Substance abuse counselor Marina Barrios meets with clients at East San Gabriel Valley Mental Health Center in Los Angeles County. The county is looking to fill hundreds of mental health positions.
(Irrfan Khan/Los Angeles Times)
Nicole Pyles sat nearby and told herself to start breathing again. Pyles, who just graduated from the University of Southern California School of Social Work, had listed the Skid Row clinic as her first choice before the event began.
“I thought, ‘Okay, I’m not worried, I’ve had 30 cases before,'” said Pyles, 47. “When she said 150, my heart just jumped out of my chest. I think so,” he said. It was somewhere in my mouth and somewhere on the floor. ”
Pyles previously worked as a substance abuse counselor, but you don’t need a master’s degree to become certified and see clients.
But Pyles knew that for many of her clients, addiction is much more complex than the brain chemicals that make them crave a substance. She wanted to get to the root of the problem: the trauma that was fueling their addiction. These jobs require a master’s degree.
But Pyles was fully satisfied with her last job working with pregnant and postpartum clients suffering from substance use disorders.
That was until a client who had been working diligently on the program for several months approached me for help. The court date to maintain custody of my client’s newborn was moved from Monterey Park to Antelope Valley, and she needed a ride in her car.
Pyles thought she could help with that.

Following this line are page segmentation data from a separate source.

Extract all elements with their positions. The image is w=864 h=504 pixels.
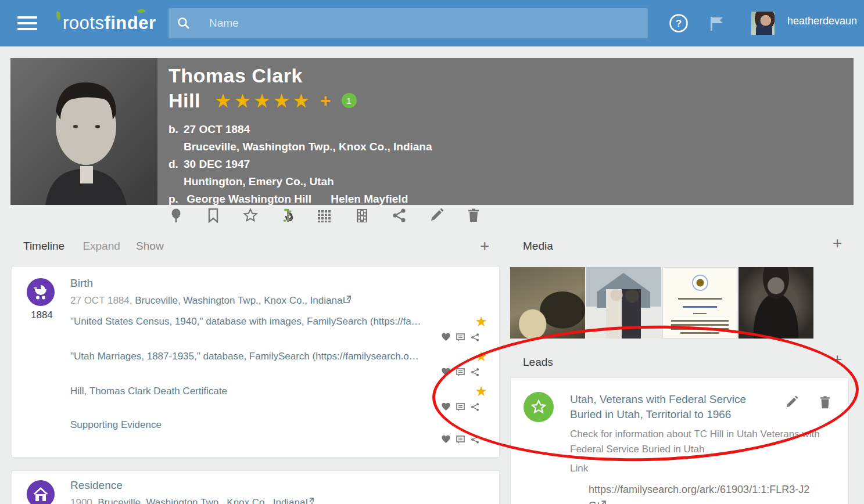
comment-icon[interactable] bbox=[456, 435, 465, 444]
timeline-card-residence: Residence 1900, Bruceville, Washington T… bbox=[12, 470, 500, 504]
add-media-button[interactable]: + bbox=[833, 235, 842, 251]
event-title[interactable]: Residence bbox=[70, 479, 487, 492]
birth-line: b.27 OCT 1884 bbox=[169, 121, 432, 138]
comment-icon[interactable] bbox=[456, 368, 465, 376]
media-gallery bbox=[510, 267, 813, 339]
profile-header: Thomas Clark Hill ★★★★★ + 1 b.27 OCT 188… bbox=[10, 58, 854, 205]
add-timeline-event-button[interactable]: + bbox=[480, 238, 489, 254]
house-icon bbox=[32, 485, 49, 503]
grid-icon[interactable] bbox=[317, 208, 332, 223]
comment-icon[interactable] bbox=[456, 403, 465, 411]
heart-icon[interactable] bbox=[442, 333, 450, 341]
app-header: rootsfinder Name ? heatherdevaun bbox=[0, 0, 864, 46]
father-link[interactable]: George Washington Hill bbox=[187, 193, 311, 205]
logo-text-roots: roots bbox=[63, 13, 104, 33]
event-place: Bruceville, Washington Twp., Knox Co., I… bbox=[135, 295, 342, 306]
menu-icon[interactable] bbox=[17, 16, 37, 30]
external-link-icon[interactable] bbox=[306, 498, 314, 504]
birth-place: Bruceville, Washington Twp., Knox Co., I… bbox=[169, 138, 432, 156]
bookmark-icon[interactable] bbox=[206, 208, 221, 223]
delete-icon[interactable] bbox=[466, 208, 481, 223]
user-avatar[interactable] bbox=[751, 12, 775, 35]
count-badge[interactable]: 1 bbox=[342, 93, 357, 108]
external-link-icon[interactable] bbox=[598, 501, 606, 504]
rating-stars[interactable]: ★★★★★ bbox=[214, 91, 312, 110]
delete-lead-icon[interactable] bbox=[818, 395, 832, 409]
share-icon[interactable] bbox=[392, 208, 407, 223]
source-actions bbox=[70, 368, 487, 376]
share-small-icon[interactable] bbox=[471, 333, 479, 341]
logo-text-finder: finder bbox=[104, 13, 156, 33]
death-line: d.30 DEC 1947 bbox=[169, 156, 432, 173]
share-small-icon[interactable] bbox=[471, 435, 479, 444]
source-item[interactable]: "Utah Marriages, 1887-1935," database, F… bbox=[70, 350, 487, 363]
search-input[interactable]: Name bbox=[169, 8, 648, 38]
star-outline-icon[interactable] bbox=[243, 208, 258, 223]
source-star-icon[interactable]: ★ bbox=[475, 384, 487, 398]
death-place: Huntington, Emery Co., Utah bbox=[169, 173, 432, 190]
edit-icon[interactable] bbox=[429, 208, 444, 223]
person-name-line2: Hill bbox=[169, 89, 200, 113]
person-name-line1: Thomas Clark bbox=[169, 64, 432, 88]
source-star-icon[interactable]: ★ bbox=[475, 350, 487, 363]
comment-icon[interactable] bbox=[456, 333, 465, 341]
source-text: "United States Census, 1940," database w… bbox=[70, 316, 471, 327]
heart-icon[interactable] bbox=[442, 368, 450, 376]
logo-leaf-icon bbox=[55, 11, 62, 20]
heart-icon[interactable] bbox=[442, 435, 450, 444]
username-label[interactable]: heatherdevaun bbox=[787, 15, 857, 27]
source-item[interactable]: Supporting Evidence bbox=[70, 419, 487, 431]
source-item[interactable]: "United States Census, 1940," database w… bbox=[70, 315, 487, 329]
source-actions bbox=[70, 333, 487, 341]
lead-link-url[interactable]: https://familysearch.org/ark:/61903/1:1:… bbox=[589, 481, 815, 504]
help-icon[interactable]: ? bbox=[669, 13, 689, 35]
lead-description: Check for information about TC Hill in U… bbox=[570, 427, 842, 457]
event-place: Bruceville, Washington Twp., Knox Co., I… bbox=[98, 497, 305, 504]
share-small-icon[interactable] bbox=[471, 368, 479, 376]
source-item[interactable]: Hill, Thomas Clark Death Certificate ★ bbox=[70, 384, 487, 398]
parents-line: p. George Washington Hill Helen Mayfield bbox=[169, 190, 432, 208]
rootsfinder-logo[interactable]: rootsfinder bbox=[63, 13, 156, 34]
source-actions bbox=[70, 403, 487, 411]
event-year: 1884 bbox=[31, 309, 53, 321]
source-text: Supporting Evidence bbox=[70, 419, 487, 431]
event-date-place: 1900, Bruceville, Washington Twp., Knox … bbox=[70, 497, 487, 504]
share-small-icon[interactable] bbox=[471, 403, 479, 411]
tree-icon[interactable] bbox=[169, 208, 184, 223]
residence-event-icon bbox=[27, 480, 55, 504]
external-link-icon[interactable] bbox=[343, 296, 351, 303]
add-star-button[interactable]: + bbox=[320, 90, 331, 111]
media-thumbnail-house-photo[interactable] bbox=[586, 267, 661, 339]
media-thumbnail-portrait[interactable] bbox=[738, 267, 813, 339]
familysearch-tree-icon[interactable] bbox=[280, 208, 295, 223]
add-lead-button[interactable]: + bbox=[833, 351, 842, 368]
leads-title: Leads bbox=[523, 356, 553, 369]
source-text: Hill, Thomas Clark Death Certificate bbox=[70, 386, 471, 397]
birth-event-icon bbox=[27, 278, 55, 306]
media-title: Media bbox=[523, 240, 553, 253]
star-badge-icon bbox=[530, 399, 547, 415]
timeline-show-link[interactable]: Show bbox=[136, 240, 164, 252]
timeline-card-birth: 1884 Birth 27 OCT 1884, Bruceville, Wash… bbox=[12, 266, 500, 458]
lead-card: Utah, Veterans with Federal Service Buri… bbox=[510, 377, 849, 504]
media-thumbnail-family-car-photo[interactable] bbox=[510, 267, 585, 339]
flag-icon[interactable] bbox=[709, 16, 725, 34]
lead-actions bbox=[784, 395, 832, 409]
lead-star-badge bbox=[524, 392, 554, 422]
edit-lead-icon[interactable] bbox=[784, 395, 798, 409]
timeline-expand-link[interactable]: Expand bbox=[83, 240, 120, 252]
film-icon[interactable] bbox=[354, 208, 370, 223]
heart-icon[interactable] bbox=[442, 403, 450, 411]
source-actions bbox=[70, 435, 487, 444]
event-date: 1900, bbox=[70, 497, 95, 504]
media-thumbnail-certificate[interactable] bbox=[662, 267, 737, 339]
baby-carriage-icon bbox=[32, 283, 49, 301]
event-title[interactable]: Birth bbox=[70, 277, 487, 290]
event-date-place: 27 OCT 1884, Bruceville, Washington Twp.… bbox=[70, 295, 487, 307]
source-star-icon[interactable]: ★ bbox=[475, 315, 487, 329]
lead-title[interactable]: Utah, Veterans with Federal Service Buri… bbox=[570, 392, 762, 422]
mother-link[interactable]: Helen Mayfield bbox=[331, 193, 408, 205]
search-icon bbox=[177, 16, 191, 30]
profile-photo[interactable] bbox=[10, 58, 157, 205]
svg-text:?: ? bbox=[676, 18, 682, 29]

However, her supervisor denied her request, telling Pyles that she was “allowing” the woman.
In that moment, Pyles knew she wanted the power to help in a bigger, more meaningful way.
“A friend of mine said, ‘If you want to make phone calls, if you want to be able to make decisions, you have to get an education,'” Pyles said. “And that’s exactly what I did.”
After earning a master’s degree from the University of Southern California, she agreed to work at a downtown Skid Row clinic and, after receiving an $18,500 stipend, ended up working in the county for a year. “My goal is to remain at DMH and advance into leadership,” she said.
Lisa H. Wong, director of the Department of Mental Health, said the agency is beginning to attract these professionals.
The department and its contracting agencies certainly took a hit when workers across the country reevaluated the types of jobs they wanted in the early days of the pandemic.
Wong said that when he worked as a clinical supervisor at a facility on Skid Row 15 years ago, he held a recruiting event that attracted dozens of candidates who wanted to work there. [it] It doesn’t apply to everyone. ”
By comparison, when she conducted a countywide recruitment drive for adult mental health positions about a year and a half ago, only 13 people applied.
However, in recent months, the ministry has noticed new changes, Wong said.
“I know I’m sometimes accused of being an optimist, but I think the tide is turning,” Wong said, noting that hiring and promotions have increased by 200% this year. “What we’re seeing now is a blessing in disguise for a national talent shortage. What we’re getting now are urban missionaries who are true believers. ”
In addition to the recruiting fair, the department is also renewing its academic relationship with graduate programs, which will lead to an increase in internships there, and will begin recruiting at out-of-state conferences and campuses for the first time.
The department went to the American Psychological Association to recruit. At a conference in Washington, D.C., LGBTQ+ clinicians told county officials they wanted to move to California because they didn’t feel safe in their home state.
“But at the same time, there were a lot of people who said, ‘I want to move to California, I want to live in L.A., but I don’t think I can afford it,'” Wong said.
Wong said he will focus on hiring at historically black colleges and universities and will talk to current county employees who are alumni about working in the department.
“We need more clinicians who look like our community,” Wong said. “I want little African-American boys to meet a black psychologist and know that not only can they open up and understand the culture, but that a black psychologist is also someone they aspire to be like. I am.”